Keadaan ideal tadi sayangnya tidak berlangsung dalam waktu lama. Memasuki penghujung 2009, Aksara Records mengumumkan pamit undur dari gelanggang. Album produksian terakhir mereka adalah Kamar Gelap milik Efek Rumah Kaca yang rilis Desember 2008.

Berbagai pemberitaan menyebut alasan di balik tutupnya Aksara Records lantaran kehabisan aliran dana. Kondisi industri rekaman saat itu memang sedang limbung seturut transisi dari musik fisik ke digital. Angka penjualan album rekaman fisik berada di titik nadir. Hampir tak ada lagi julukan sebagai band sejuta keping laiknya yang dulu tersematkan kepada Dewa 19, Sheila on 7, atau Peterpan.

Dus, keputusan Aksara Records tutup memang banyak yang menyayangkan, tapi pada sisi lain juga terasa bisa dimaklumi. Sepeninggal Aksara Records—yang beberapa tahun kemudian disusul tutupnya Aksara Bookstore—ombak skena musik independen terus bergulung.
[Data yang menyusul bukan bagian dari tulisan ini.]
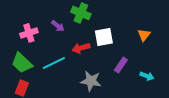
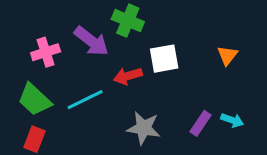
purple arrow: (58, 26) -> (91, 41), size x1.6
purple rectangle: (121, 65) -> (201, 123), moved

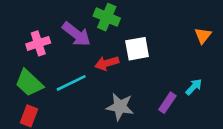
orange triangle: (227, 55) -> (203, 35), moved
cyan arrow: (232, 120) -> (194, 87), moved, turned -66

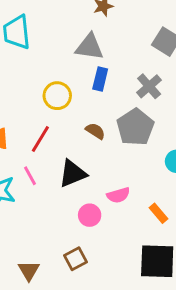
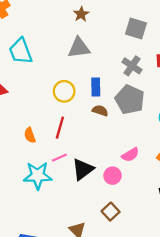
blue rectangle: (100, 79) -> (96, 87), moved
black triangle: (73, 174) -> (83, 169), moved
pink line: (30, 176) -> (59, 158), turned -70

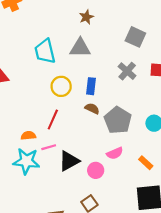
cyan trapezoid: (21, 51) -> (45, 51), moved
gray pentagon: (130, 100) -> (118, 120), moved
orange semicircle: (30, 135) -> (28, 136), moved, turned 96

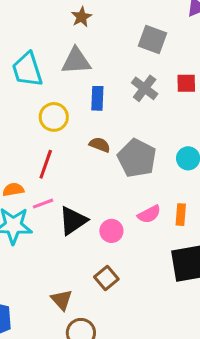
blue rectangle: (91, 86) -> (97, 98), moved
pink semicircle: (115, 153) -> (149, 214), moved
orange rectangle: (146, 163) -> (181, 215), turned 56

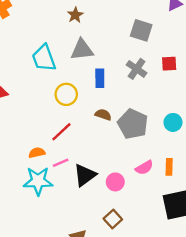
brown star: (81, 17) -> (75, 15), moved
red line: (46, 164) -> (61, 132), turned 30

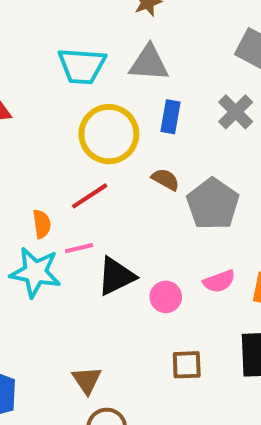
cyan trapezoid: (44, 58) -> (82, 66), turned -76
yellow circle: (66, 94) -> (109, 134), size x1.5
orange semicircle: (37, 153) -> (42, 224), turned 84
brown square: (113, 219) -> (187, 365), moved, turned 30

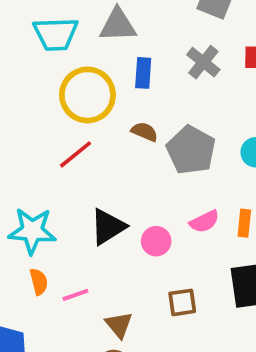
orange semicircle: (42, 224) -> (39, 282), moved
pink line: (79, 248) -> (76, 295), moved
brown triangle: (87, 380) -> (119, 325), moved

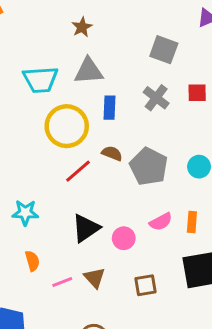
red line: (75, 154) -> (78, 171), moved
cyan star: (32, 231) -> (25, 213), moved, size x0.7
orange semicircle: (39, 282) -> (32, 261), moved
brown triangle: (119, 325) -> (95, 278), moved

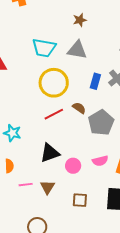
blue rectangle: (110, 108) -> (95, 81), moved

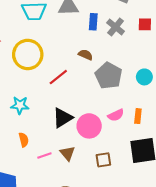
blue rectangle: (95, 81) -> (93, 22), moved
yellow circle: (54, 83) -> (28, 54), moved
brown semicircle: (79, 108) -> (85, 55), moved
pink circle: (73, 166) -> (89, 126), size x1.5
Ada makin banyak lahir talenta-talenta baru. Label musik yang merilis atau mendistribusikan juga tetap masih bermunculan. Hingga kemudian terbitlah pengumuman berisi kembalinya Aksara Records dari hibernasi.

Salah satu album yang dirilis oleh Aksara Records pada masa comeback-nya ini adalah Wijayakusuma milik Ardhito Pramono. Dalam konferensi pers peluncuran album yang berlangsung di Kafe Bartiserrie, SCBD, Jakarta Selatan (13/7/2022), Hanin Sidharta mengaku bahwa skena musik indie sekarang makin seru dan keren.

Untuk fase awal setelah bangkit dari tidur panjang, lis Aksara Records belum sepanjang era kejayaannya dahulu. Tercatat ada tiga nama yang telah bergabung, selain Dhito, panggilan akrab Ardhito Pramono, ada Kurosukeb dan Bilal Indrajaya. Ketiganya penyanyi solo pria.

Pun demikian, Hanin menegaskan pihaknya tidak menutup pintu untuk terus menambah bakat-bakat lain dengan beragam jenis musik. Sebab tujuan mendirikan Aksara Records sejak awal untuk mendukung seniman dan musikus hebat di Indonesia.

“Yang kami lihat pada dasarnya adalah kualitas musik yang bagus. Secara karyanya dipikirkan dengan benar-benar matang, dan semangat bermusiknya yang kami lihat,” pungkas Hanin.